§ **What you have to do**: The span to copy runs from the line containing "Nav definētas APLIS piekļuves" to the last line below. Copy it exactly, with nothing else.

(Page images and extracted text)
****

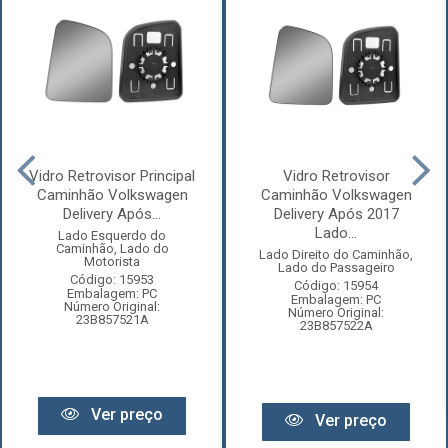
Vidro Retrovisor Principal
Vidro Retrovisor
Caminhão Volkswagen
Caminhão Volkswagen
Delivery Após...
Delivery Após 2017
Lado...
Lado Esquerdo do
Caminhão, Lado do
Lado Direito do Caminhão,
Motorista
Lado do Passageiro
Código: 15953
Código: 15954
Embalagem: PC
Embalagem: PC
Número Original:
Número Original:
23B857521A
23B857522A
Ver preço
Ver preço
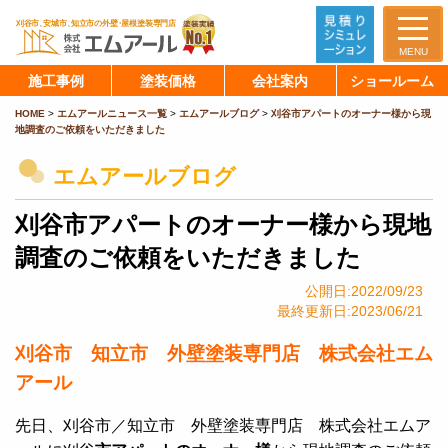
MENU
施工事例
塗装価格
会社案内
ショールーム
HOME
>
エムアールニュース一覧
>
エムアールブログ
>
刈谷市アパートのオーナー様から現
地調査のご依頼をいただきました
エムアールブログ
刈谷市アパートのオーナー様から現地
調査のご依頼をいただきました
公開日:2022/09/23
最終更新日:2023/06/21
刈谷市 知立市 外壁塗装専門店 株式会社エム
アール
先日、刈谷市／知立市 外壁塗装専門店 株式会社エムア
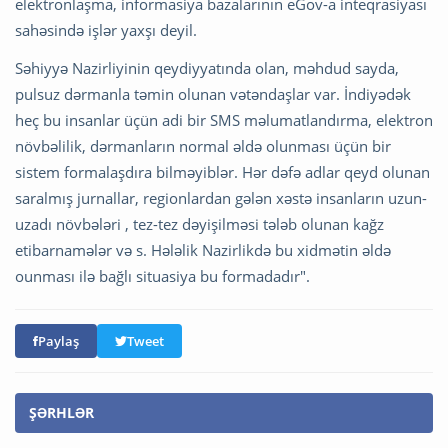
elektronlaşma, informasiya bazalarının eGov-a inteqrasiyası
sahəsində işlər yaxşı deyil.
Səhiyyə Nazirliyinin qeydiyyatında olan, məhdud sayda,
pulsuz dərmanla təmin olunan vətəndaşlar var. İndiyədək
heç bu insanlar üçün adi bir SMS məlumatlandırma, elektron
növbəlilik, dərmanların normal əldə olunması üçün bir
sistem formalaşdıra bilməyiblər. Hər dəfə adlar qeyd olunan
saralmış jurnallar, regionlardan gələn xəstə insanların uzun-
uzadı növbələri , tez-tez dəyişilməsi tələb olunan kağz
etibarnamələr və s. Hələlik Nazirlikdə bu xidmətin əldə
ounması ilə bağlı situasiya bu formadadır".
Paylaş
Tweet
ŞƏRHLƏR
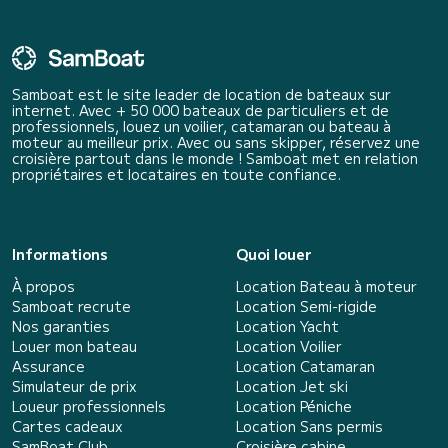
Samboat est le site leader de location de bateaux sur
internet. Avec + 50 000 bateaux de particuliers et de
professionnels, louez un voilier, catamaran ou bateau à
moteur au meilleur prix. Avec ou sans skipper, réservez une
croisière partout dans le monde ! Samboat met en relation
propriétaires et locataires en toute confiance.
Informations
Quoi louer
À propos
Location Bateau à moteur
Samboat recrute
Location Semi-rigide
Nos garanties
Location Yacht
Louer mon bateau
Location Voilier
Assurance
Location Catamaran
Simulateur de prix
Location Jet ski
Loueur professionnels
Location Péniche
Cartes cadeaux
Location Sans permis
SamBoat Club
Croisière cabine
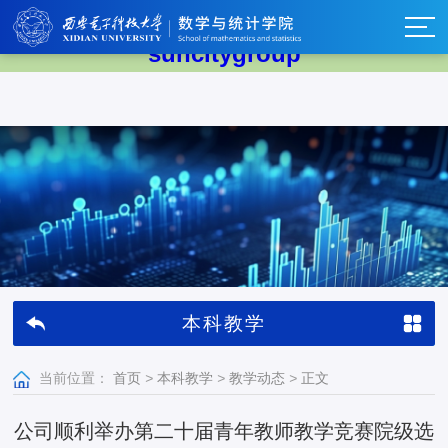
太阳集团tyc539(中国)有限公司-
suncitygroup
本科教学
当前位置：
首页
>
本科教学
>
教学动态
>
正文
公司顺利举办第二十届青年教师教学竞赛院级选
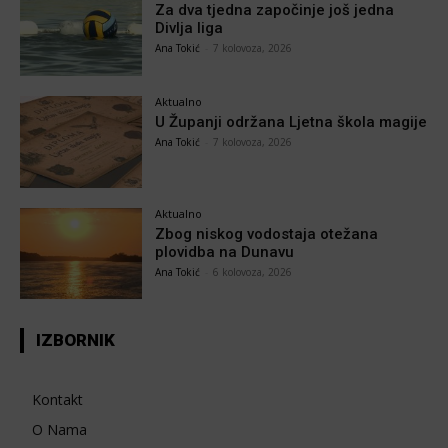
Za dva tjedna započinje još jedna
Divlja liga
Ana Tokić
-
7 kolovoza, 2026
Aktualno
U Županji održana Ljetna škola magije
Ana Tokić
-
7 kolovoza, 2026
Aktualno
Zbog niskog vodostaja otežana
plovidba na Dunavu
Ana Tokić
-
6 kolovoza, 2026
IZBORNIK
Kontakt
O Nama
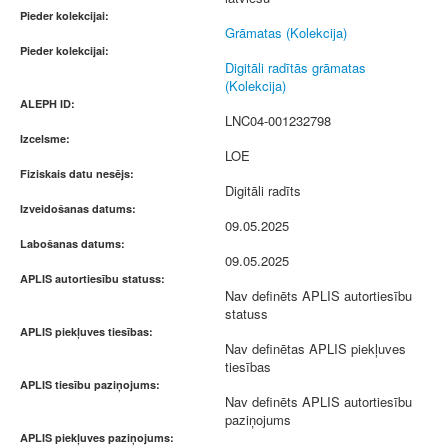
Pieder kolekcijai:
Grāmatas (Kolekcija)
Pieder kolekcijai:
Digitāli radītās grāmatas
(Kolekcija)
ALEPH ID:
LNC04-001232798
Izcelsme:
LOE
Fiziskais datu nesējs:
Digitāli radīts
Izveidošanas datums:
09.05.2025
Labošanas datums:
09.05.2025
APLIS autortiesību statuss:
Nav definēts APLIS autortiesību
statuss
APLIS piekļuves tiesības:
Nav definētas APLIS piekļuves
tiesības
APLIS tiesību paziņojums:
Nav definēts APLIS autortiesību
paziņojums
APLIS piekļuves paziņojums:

****

§ **Answer space**:
Nav definētas APLIS piekļuves
tiesības
APLIS tiesību paziņojums:
Nav definēts APLIS autortiesību
paziņojums
APLIS piekļuves paziņojums:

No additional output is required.